No one wants to watch a movie that is 80% CGI, has crappy acting and no plot.
“resulting in a high level of executive turnover at the major studios as the industry attempts to adapt to evolving consumer tastes.”
In other words, highly-paid Secular Progressive Jews “offing” each other trying to keep their chairs.
Not the films that THE PEOPLE want to see, with rare exceptions American Sniper etc.
Korea is now making both better movies and better TV than the U.S.
Computerized movies with un-American, pompous, windbag, self-righteous actors and extremely expensive ticket prices.
What could possibly be the problem?.....................
Sums it up for me.
Back in the days of the big studios stables and contracts, actors were told to keep their mouths shut for a reason....................
Last time I was in a theater was “Ironman”...2008
What if I made movies that said Hollywood Executives were genocidal Maniacs whose every material accomplishment was the product of thievery..?
What is my movie showed that the smallpox blankets distributed to American Indians was actually perpetrated by TV writers in Burbank..?
What if for every murderer revealed at the end was some TV producer would those Hollywood people want to see my movies..?
What if I made movies that said Hollywood Executives were genocidal Maniacs whose every material accomplishment was the product of thievery..?
What is my movie showed that the smallpox blankets distributed to American Indians was actually perpetrated by TV writers in Burbank..?
What if for every murderer revealed at the end was some TV producer would those Hollywood people want to see my movies..?
Exactly right.
Of late, many big stars threatened to go on strike indefinitely because Trump was elected.
Never dawned on them that most of the other several hundred (thousand?) people in the credits depend on them for paycheck-to-paycheck survival.
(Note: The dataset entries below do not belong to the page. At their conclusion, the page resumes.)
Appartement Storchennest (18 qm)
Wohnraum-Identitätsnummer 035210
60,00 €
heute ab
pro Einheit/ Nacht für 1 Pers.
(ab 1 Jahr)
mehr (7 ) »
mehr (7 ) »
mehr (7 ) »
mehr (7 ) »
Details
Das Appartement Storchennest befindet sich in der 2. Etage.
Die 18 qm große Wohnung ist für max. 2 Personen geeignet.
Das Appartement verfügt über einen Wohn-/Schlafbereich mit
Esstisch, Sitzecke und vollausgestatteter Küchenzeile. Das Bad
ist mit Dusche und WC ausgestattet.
Some of those low-credits people might just realize that a RED camera doesn’t cost all that much after all...
Yep, pretty much know I watch KDramas.
Video games don’t typically wag their fingers at your way of life and your political preferences, that’s why.
The trader on Varney this morning said of movie attendance: why spend all that money to fall asleep halfway through when you do the same at home for free.
K-pop is even better than some of the dredge on our charts right now....
How does one get movies for free at home?
Don’t forget this important fact: going to the movies these days is not fun.
between people talking, kicking seats, ‘ youts ‘, yelling, endless numbers of people on their phone texting - it’s just not an enjoyable experience.
Most of the films I go to see have been in the theater awhile and involve either older actors or the subject is history. Audience is pretty well behaved.
There isn’t any doubt in my mind that seeing a movie in a large group setting is a special and unique enough experience that NOTHING can obviate it. The trouble is tHE PEOPLE making the movies today seem to be weird, crazy or stupid or simply lacking Talent. They seem to have narrowed their audience demographic ridiculously.